The monitoring of cross-border network traffic would be allowed only in the event that it targets an activity deemed to pose a serious threat to national security.

The Ministry of the Interior acknowledges that intelligence authorities would inevitably also sift through information not relevant for national security.

“In such cases, this information would be destroyed,” it says.

Helsingin Sanomat points out that while the principle would be to have a court decide on whether or not to sanction the gathering of intelligence and to notify the targeted citizens of the operation following its completion, the principle would not necessarily be binding. The daily writes that in some cases the decision to gather intelligence could be made internally, while the obligation to notify the affected citizens would only apply to select intelligence gathering methods.

Supo to no longer conduct criminal investigations

The Ministry of the Interior acknowledges that Supo’s transformation from a law enforcement agency towards a fully-fledged intelligence agency would also necessitate that it is stripped of its right to conduct criminal investigations and use coercive measures in order to ensure a fair trial.

Supo would, on the other hand, be able to contribute to criminal investigations carried out by other authorities in an expert capacity.

Military intelligence to support decision-making

The Ministry of Defence argues in its preliminary report that military intelligence powers are a prerequisite for guaranteeing the defence capabilities of Finland. The Defence Forces, it believes, should be granted the right to conduct human, signals, information system and telecommunications intelligence operations.

“The objective of military intelligence operations is to monitor developments in the security environment and to produce information on the prevalent circumstances to support high-level defence policy-making and military decision-making,” the ministerial working group says.

Hanna Nordström, the chairperson of the working group, revealed in a press conference yesterday that the objective of the operations would be to obtain information on, for example, foreign military and intelligence activities, activities posing a threat to public order, the development and distribution of military materials, and international crises.

Intelligence ombudsman to monitor legality

Both the Ministry of Defence and the Ministry of the Interior underline in their press releases that basic and human rights have been taken into consideration in drafting the reports.

They also recognise the importance of ensuring the intelligence operations are subjected to internal and external oversight.

The Ministry of Justice proposes in its preliminary report that an intelligence ombudsman be appointed to supervise the legality of civilian and military intelligence operations. “The ombudsman’s duty would be to monitor the legality of the use of intelligence methods and the realisation of basic and human rights in intelligence operations,” it says.

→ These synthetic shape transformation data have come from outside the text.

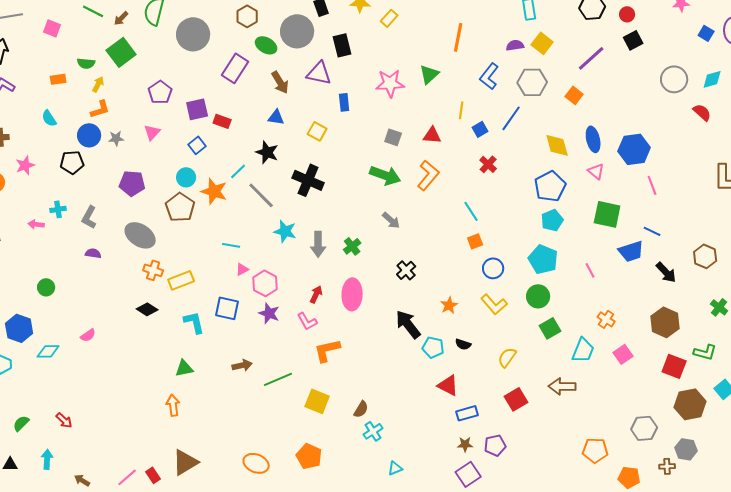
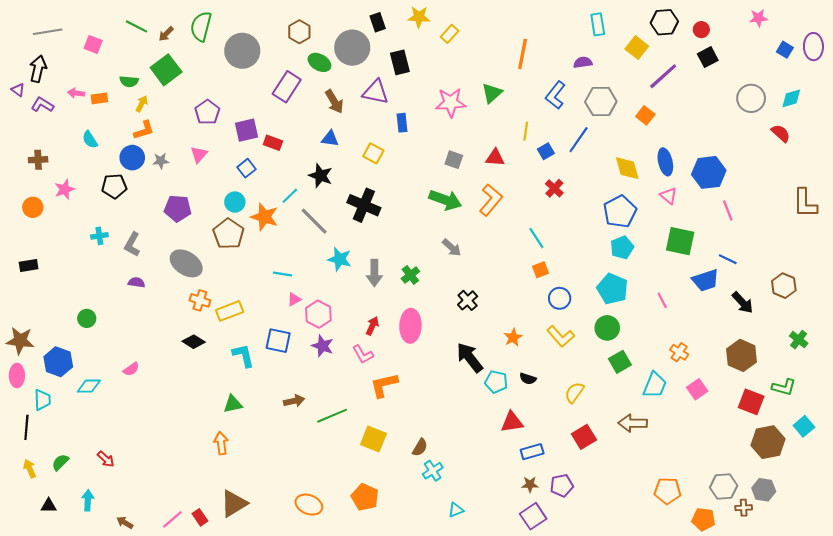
yellow square: (542, 43) -> (637, 48), moved
pink arrow: (36, 224) -> (76, 93), moved
red triangle: (448, 385) -> (512, 422), turned -35
gray hexagon: (644, 428) -> (724, 487), moved

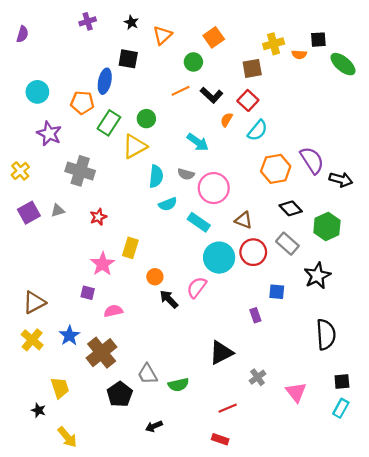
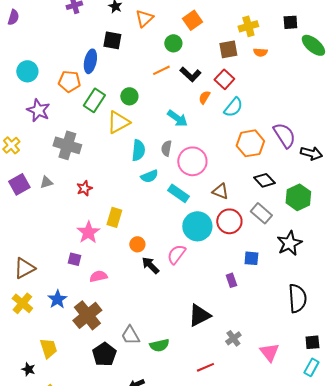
orange semicircle: (299, 54) -> (260, 52), moved
gray semicircle: (186, 174) -> (166, 148), turned 84

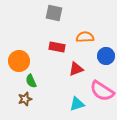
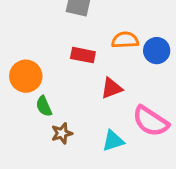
blue circle: (106, 56) -> (157, 51), moved
brown star: (25, 99) -> (62, 133), moved

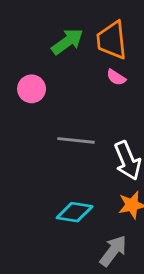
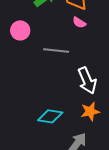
gray line: (76, 140) -> (56, 50), moved

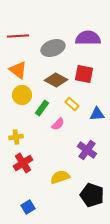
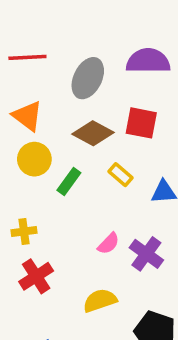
gray ellipse: (53, 48) -> (88, 78), turned -45
pink semicircle: (58, 124) -> (108, 244), moved

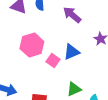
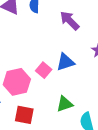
pink hexagon: (32, 45) -> (17, 82), moved

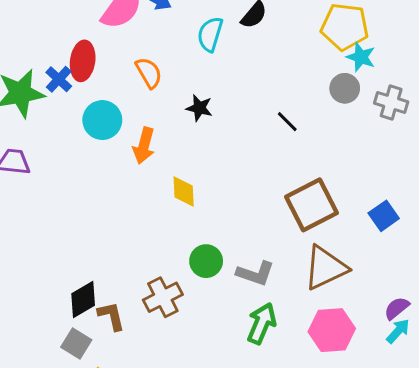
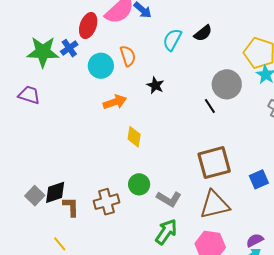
red ellipse: (83, 61) -> (88, 26), moved
gray circle: (345, 88) -> (227, 84), moved, size x1.5
cyan circle: (102, 120) -> (101, 66), moved
orange arrow: (144, 146) -> (115, 102), turned -135
gray square: (76, 343) -> (35, 196), moved

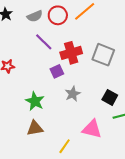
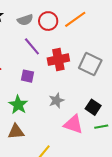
purple square: (57, 71) -> (28, 76), moved, turned 32
pink triangle: (92, 129) -> (73, 124), moved

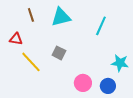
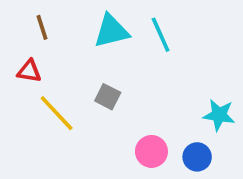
brown line: (31, 15) -> (42, 27), moved
cyan line: (101, 26) -> (161, 35), moved, turned -48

The ombudsman would be granted the right to access information, request reports on intelligence activities and perform audits in the facilities of authorities and other parts of the public administration. If it determines that the authorities have acted unlawfully, it can order that the intelligence operation be suspended or terminated and that any unlawfully obtained information be disposed of.

All three draft bills will now be sent out for comments. The objective is to submit the bills for parliamentary consideration in the second half of the year.